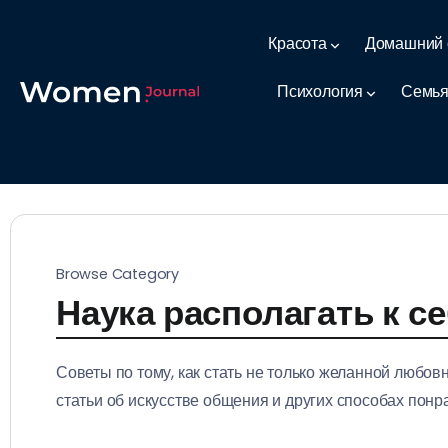
Красота
Домашний 
Психология
Семья
Browse Category
Наука располагать к с
Советы по тому, как стать не только желанной любо
статьи об искусстве общения и других способах пон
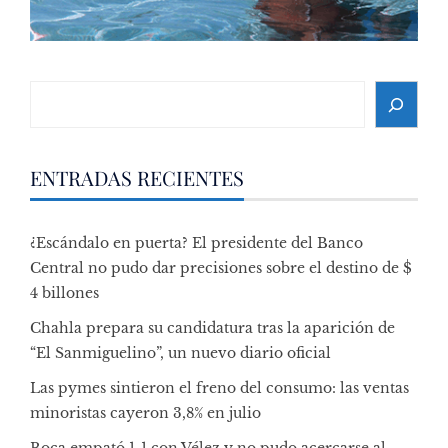
Search
ENTRADAS RECIENTES
¿Escándalo en puerta? El presidente del Banco
Central no pudo dar precisiones sobre el destino de $
4 billones
Chahla prepara su candidatura tras la aparición de
“El Sanmiguelino”, un nuevo diario oficial
Las pymes sintieron el freno del consumo: las ventas
minoristas cayeron 3,8% en julio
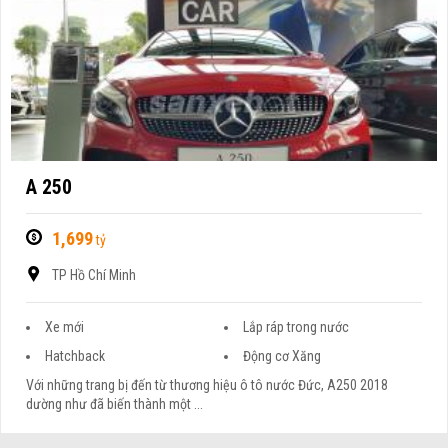
A 250
1,699
tỷ
TP Hồ Chí Minh
Xe mới
Lắp ráp trong nước
Hatchback
Động cơ Xăng
Với những trang bị đến từ thương hiệu ô tô nước Đức, A250 2018
dường như đã biến thành một ...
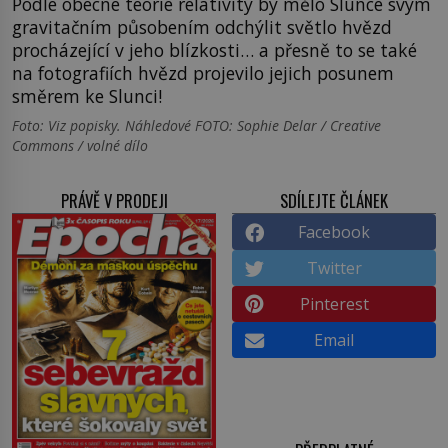
Podle obecné teorie relativity by mělo Slunce svým
gravitačním působením odchýlit světlo hvězd
procházející v jeho blízkosti… a přesně to se také
na fotografiích hvězd projevilo jejich posunem
směrem ke Slunci!
Foto: Viz popisky. Náhledové FOTO: Sophie Delar / Creative
Commons / volné dílo
PRÁVĚ V PRODEJI
SDÍLEJTE ČLÁNEK
Facebook
Twitter
Pinterest
Email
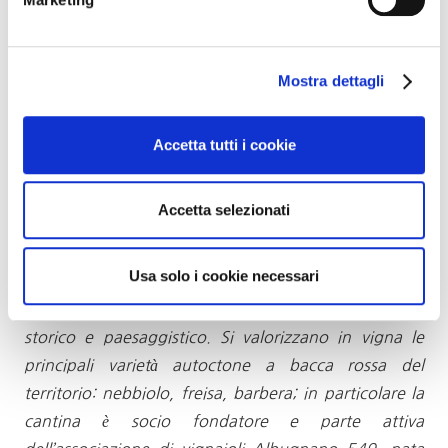
Recentemente è stato aperto l’agriturismo “Tenuta la
Serra” che ci ospiterà per il pranzo.
Mostra dettagli
La cantina
racconta una storia di
Tenuta Tamburnin
Accetta tutti i cookie
famiglia con tre sorelle: Elena, Valeria e Claudia
Gaidano a fare squadra, con la presenza dei genitori
Accetta selezionati
Piergiorgio e Valeria. L’inizio dell’attività è del 2004,
con il recupero in Castelnuovo Don Bosco di una
Usa solo i cookie necessari
Tenuta originaria della seconda metà del ‘700 oggi
posta sotto la salvaguardia dei beni di interesse
storico e paesaggistico. Si valorizzano in vigna le
principali varietà autoctone a bacca rossa del
territorio: nebbiolo, freisa, barbera; in particolare la
cantina è socio fondatore e parte attiva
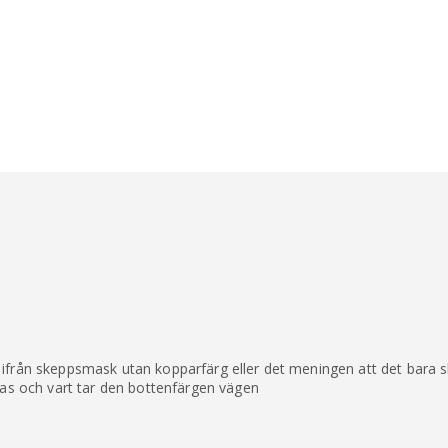
adge!
från skeppsmask utan kopparfärg eller det meningen att det bara skal
Talk
tas och vart tar den bottenfärgen vägen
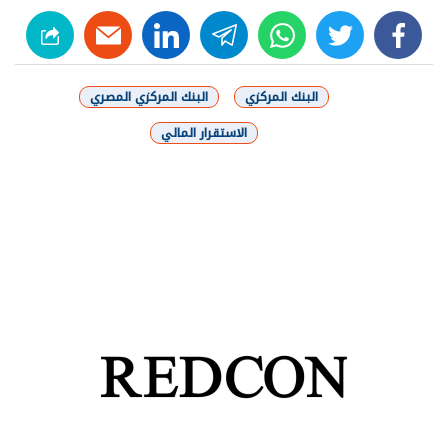
linkedin
telegram
whats
twitter
facebook
البنك المركزي
البنك المركزي المصري
الاستقرار المالي
شارك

+---+

◆ GOAL OF THE EXERCISE
Looking through the data above, copy out each line in which the string "hvězd" occurs.

◆ SOLUTION
gravitačním působením odchýlit světlo hvězd
na fotografiích hvězd projevilo jejich posunem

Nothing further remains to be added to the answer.